Va da sé che all’epoca Ranieri camminò sulle acque delle pozzanghere, moltiplicò fish and chips e trasformò una squadra poco più che dignitosa in un poster epocale. Ogni cosa in quei giorni era illuminata, lo era davvero. Era quello il Leicester del centravanti-operaio che sembrava uscito dal set di un film di Ken Loach, Jamie Vardy. Il viso ossuto e spigoloso, la corsa sghemba, il gol come unico destino: nell’anno dei miracoli ne fece 24 in campionato.

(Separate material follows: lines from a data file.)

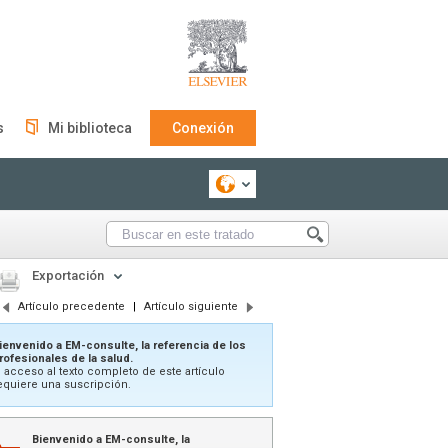
s
Mi biblioteca
Conexión
Exportación
Artículo precedente
|
Artículo siguiente
ienvenido a EM-consulte, la referencia de los
rofesionales de la salud.
l acceso al texto completo de este artículo
equiere una suscripción.
Bienvenido a EM-consulte, la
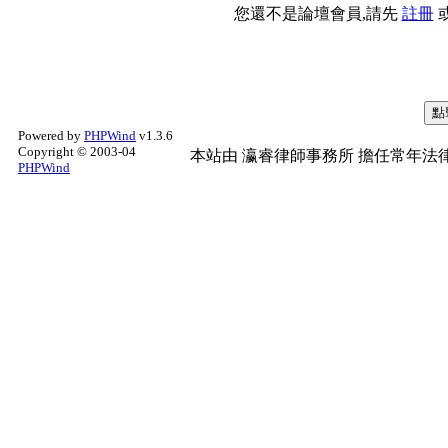
您還不是論壇會員,請先
註冊
Powered by
PHPWind
v1.3.6
Copyright © 2003-04
本站由
瀛睿律師事務所
擔任常年法律
PHPWind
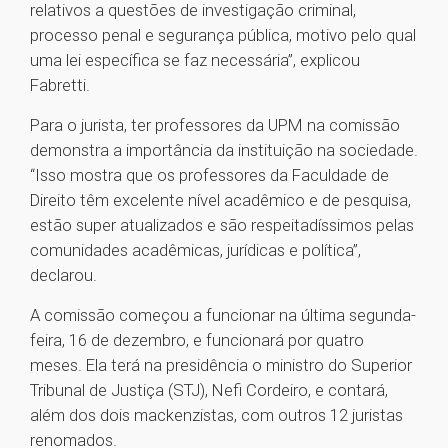
relativos a questões de investigação criminal,
processo penal e segurança pública, motivo pelo qual
uma lei específica se faz necessária”, explicou
Fabretti.
Para o jurista, ter professores da UPM na comissão
demonstra a importância da instituição na sociedade.
“Isso mostra que os professores da Faculdade de
Direito têm excelente nível acadêmico e de pesquisa,
estão super atualizados e são respeitadíssimos pelas
comunidades acadêmicas, jurídicas e política”,
declarou.
A comissão começou a funcionar na última segunda-
feira, 16 de dezembro, e funcionará por quatro
meses. Ela terá na presidência o ministro do Superior
Tribunal de Justiça (STJ), Nefi Cordeiro, e contará,
além dos dois mackenzistas, com outros 12 juristas
renomados.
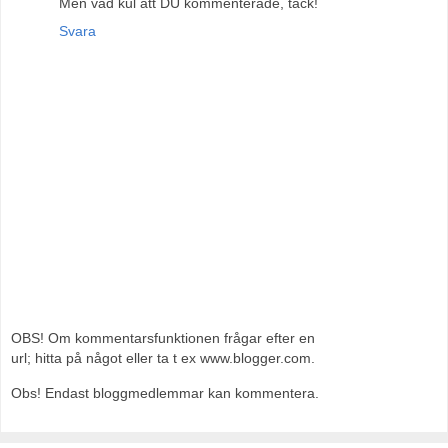
Men vad kul att DU kommenterade, tack!
Svara
OBS! Om kommentarsfunktionen frågar efter en
url; hitta på något eller ta t ex www.blogger.com.
Obs! Endast bloggmedlemmar kan kommentera.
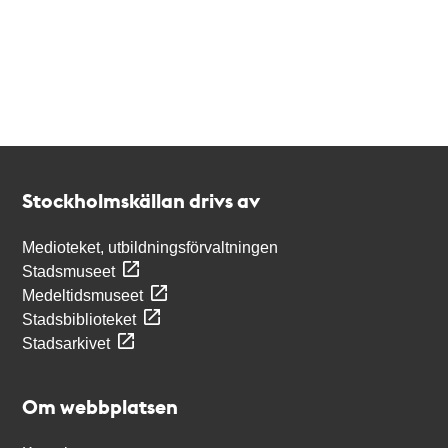
Kontakt
Stockholmskällan
Stockholmskällan drivs av
Medioteket, utbildningsförvaltningen
Stadsmuseet
Medeltidsmuseet
Stadsbiblioteket
Stadsarkivet
Om webbplatsen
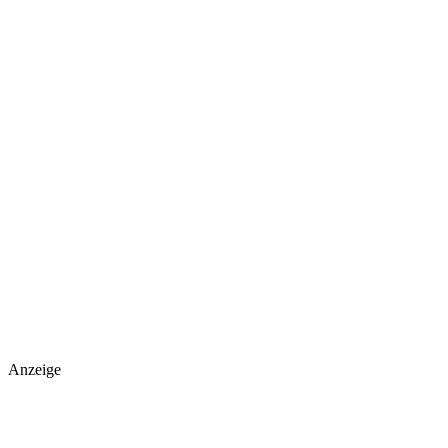
Anzeige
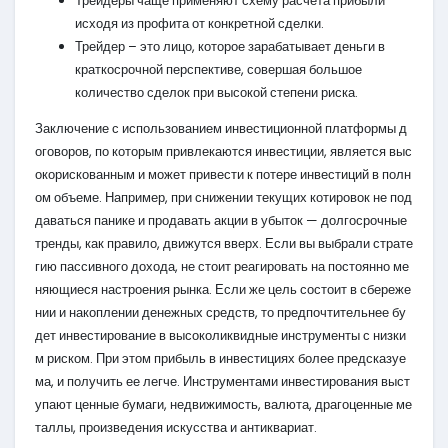
Трейдеры чаще применяют схему расчета прибыли
исходя из профита от конкретной сделки.
Трейдер – это лицо, которое зарабатывает деньги в
краткосрочной перспективе, совершая большое
количество сделок при высокой степени риска.
Заключение с использованием инвестиционной платформы д
оговоров, по которым привлекаются инвестиции, является выс
окорискованным и может привести к потере инвестиций в полн
ом объеме. Например, при снижении текущих котировок не под
даваться панике и продавать акции в убыток — долгосрочные
тренды, как правило, движутся вверх. Если вы выбрали страте
гию пассивного дохода, не стоит реагировать на постоянно ме
няющиеся настроения рынка. Если же цель состоит в сбереже
нии и накоплении денежных средств, то предпочтительнее бу
дет инвестирование в высоколиквидные инструменты с низки
м риском. При этом прибыль в инвестициях более предсказуе
ма, и получить ее легче. Инструментами инвестирования выст
упают ценные бумаги, недвижимость, валюта, драгоценные ме
таллы, произведения искусства и антиквариат.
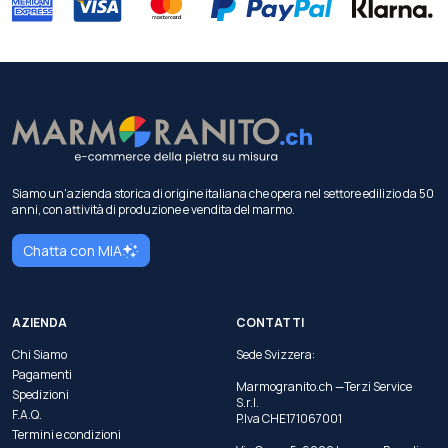
Siamo un'azienda storica di origine italiana che opera nel settore edilizio da 50
anni, con attività di produzione e vendita del marmo.
Chatta con MIA
AZIENDA
CONTATTI
Chi Siamo
Sede Svizzera:
Pagamenti
Marmogranito.ch —Terzi Service
Spedizioni
S.r.l.
F.A.Q.
P.Iva CHE171067001
Termini e condizioni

La morte del presidente in un incidente in elicottero
Era il Leicester del portiere figlio d’arte Kasper Schmeichel e del mediano in stato di ebbrezza Danny Drinkwater, dell’algerino dal piede magico Riyad Mahrez e di quel favoloso macina-chilometri che è stato N’Golo Kanté, la vera chiave tattica di quel trionfo. Però è proprio vero: dura un attimo la gloria. Già l’anno successivo, travolto da un insolito destino, venne addirittura esonerato Ranieri, la squadra campione d’Inghilterra chiuse mestamente al 12° posto e fu ferita dalla tragedia quando - nel 2018 - se ne andò, incidente in elicottero, il presidente del club, il thailandese Vichai Srivaddhanaprabha.
Tre allenatori
Le favole finiscono, ogni tanto capita che il principe torni ranocchio. Le ragioni del fallimento sono a portata di clic. In questa sciagurata stagione, il Leicester ha cambiato tre allenatori. E’ partito con lo spagnolo Martí Cifuentes, ha vissuto l’intermezzo del traghettatore gallese Andy King, un ex giocatore delle Foxes presente nella foto di gruppo dell’anno magico, ed infine si è affidato all’inglese Gary Rowett. Niente da fare.
La penalizzazione di sei punti
Ci si è messa anche la giustizia sportiva: a febbraio al club sono stati tolti sei punti per aver violato le norme finanziarie nella stagione 2023-24. Una bastonata. A margine va detto che nella squadra attuale, piuttosto modesta, non ci sono reduci dei cavalieri che fecero l’impresa dieci anni fa - chissà, magari qualcuno avrebbe fatto comodo anche con le ginocchia cigolanti e in attesa del Tfr - ma risulta persino un italiano, il centrale difensivo Caleb Okoli che tre anni fa debuttava in Serie A con l’Atalanta, guadagnava spazio nell’Under 21 disputando da titolare l’Europeo 2023 e alla fine, nel 2024, dopo un altro campionato in A con il Frosinone, si ritrovò a Leicester, il tempo di registrare due retrocessioni di fila. Povero Leicester, la musica è finita e gli amici se ne sono già andati da mo. Il vecchio poster che rimandava riflessi di luce si è scollato, sul muro è rimasta l’ombra del tempo che fu e che non è più.